Start of Record extracts

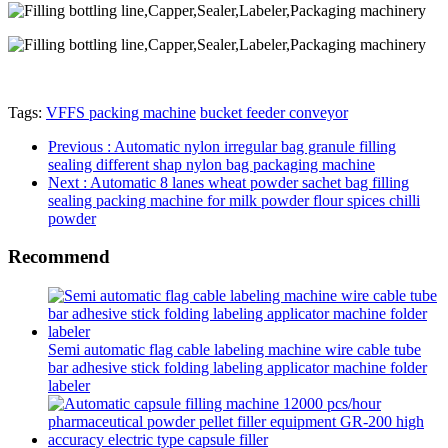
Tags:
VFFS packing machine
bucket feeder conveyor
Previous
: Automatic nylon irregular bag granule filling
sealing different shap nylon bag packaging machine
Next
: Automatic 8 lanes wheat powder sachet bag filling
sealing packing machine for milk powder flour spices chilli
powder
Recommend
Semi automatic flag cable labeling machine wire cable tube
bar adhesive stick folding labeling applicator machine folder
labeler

End of Record extracts
Start of Record extracts

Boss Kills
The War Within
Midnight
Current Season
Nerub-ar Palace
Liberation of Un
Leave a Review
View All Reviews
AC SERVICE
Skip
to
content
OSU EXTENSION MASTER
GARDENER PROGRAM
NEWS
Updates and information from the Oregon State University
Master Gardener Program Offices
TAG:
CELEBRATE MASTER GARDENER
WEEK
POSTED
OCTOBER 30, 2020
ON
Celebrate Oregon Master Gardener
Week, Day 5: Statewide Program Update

End of Record extracts
Start of Record extracts

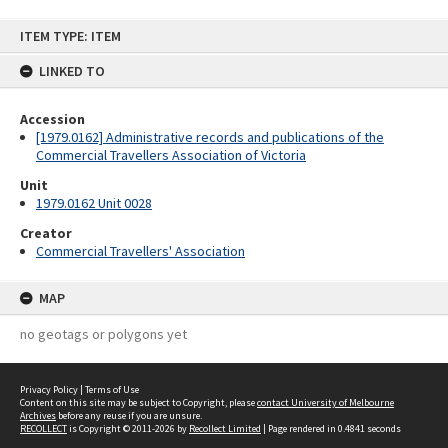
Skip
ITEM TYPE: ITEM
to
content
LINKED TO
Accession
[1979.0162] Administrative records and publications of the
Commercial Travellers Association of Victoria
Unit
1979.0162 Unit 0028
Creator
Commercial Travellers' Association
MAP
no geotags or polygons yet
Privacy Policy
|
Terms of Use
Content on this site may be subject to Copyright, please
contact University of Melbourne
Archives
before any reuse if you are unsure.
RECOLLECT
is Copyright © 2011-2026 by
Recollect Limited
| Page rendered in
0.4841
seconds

End of Record extracts

Description of the task: Of all the entries above, repeat only the lines from the line that has "Nerub-ar Palace" to the line that has "Week, Day 5: Statewide Program Update", both lines included, exactly.

Exercise solution:
Nerub-ar Palace
Liberation of Un
Leave a Review
View All Reviews
AC SERVICE
Skip
to
content
OSU EXTENSION MASTER
GARDENER PROGRAM
NEWS
Updates and information from the Oregon State University
Master Gardener Program Offices
TAG:
CELEBRATE MASTER GARDENER
WEEK
POSTED
OCTOBER 30, 2020
ON
Celebrate Oregon Master Gardener
Week, Day 5: Statewide Program Update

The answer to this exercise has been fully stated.